Hiking Safety Tips

Don't travel alone. Like any rule, there are exceptions. Before heading out let someone know where you are headed. If you're just going for a stroll in a nearby, well-traveled area you're as safe there as anywhere. But if you travel through heavily forested areas, with steep canyons and winding trails, you can easily get lost. And, of course, there are lots of gradations in between. Use your judgment.

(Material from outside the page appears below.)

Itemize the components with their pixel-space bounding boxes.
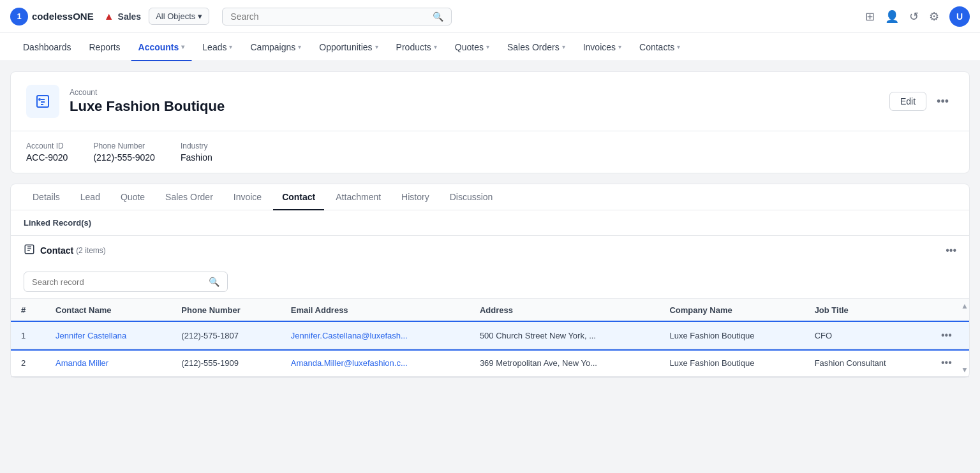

Know where you're going.This tip is a lot like the 1st tip. The same concern applies - you don't want to get lost. Stay on clearly marked or well-traveled trails until or unless you are experienced enough to take the uncommon route. Yes, they're sometimes not as interesting, but getting lost is interesting in a very unpleasant kind of way. Be prepared by having a map or compass with you. Even your smartphone can help guide you if you get lost.

Take some basic gear.You can go overboard on gear. But for anything more than a simple, two-hour hike over easy terrain, a large chunk of peace of mind can be bought very cheaply.Take a lighter or matches. Matches can get wet, but a lighter can run out of fuel. No plan is perfect. A knife, especially one with lots of genuinely useful (as opposed to merely impressive) gadgets can be a literal lifesaver.

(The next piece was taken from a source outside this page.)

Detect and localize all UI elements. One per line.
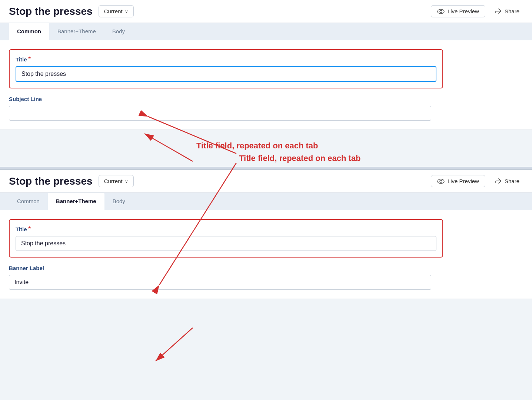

Take basic provisions. Water or other fluids like sports drinks are an obvious essential. You can lose a lot of fluid even over a two-hour period on a hot day. Heat stroke can kill, but is easily preventable. Even dehydration can radically reduce physical performance. Just remember water weighs about 8 lbs per gallon. Take what you need, not much more.

Exercise common sense. Among other things that means don't get carried away with your enthusiasm - and a belief in your invincibility - and tempt fate.Despite what you may have read in and about some places, Mother Nature is quite indifferent to hurting you when you do dumb things.

Dress Appropriately. Wearing light colored clothing will help keep you cool in hot weather, but it will also help you spot insects that might have attached to your clothing.

Lyme Disease. When going for a hike, be careful of ticks. Ticks are generally found in shady, moist areas at ground level. They cling to tall grass, brush and shrubs, usually no more than 18 – 24 inches off the ground. If brushed up against, they can attach to people or animals. For more information on Lyme Disease click here.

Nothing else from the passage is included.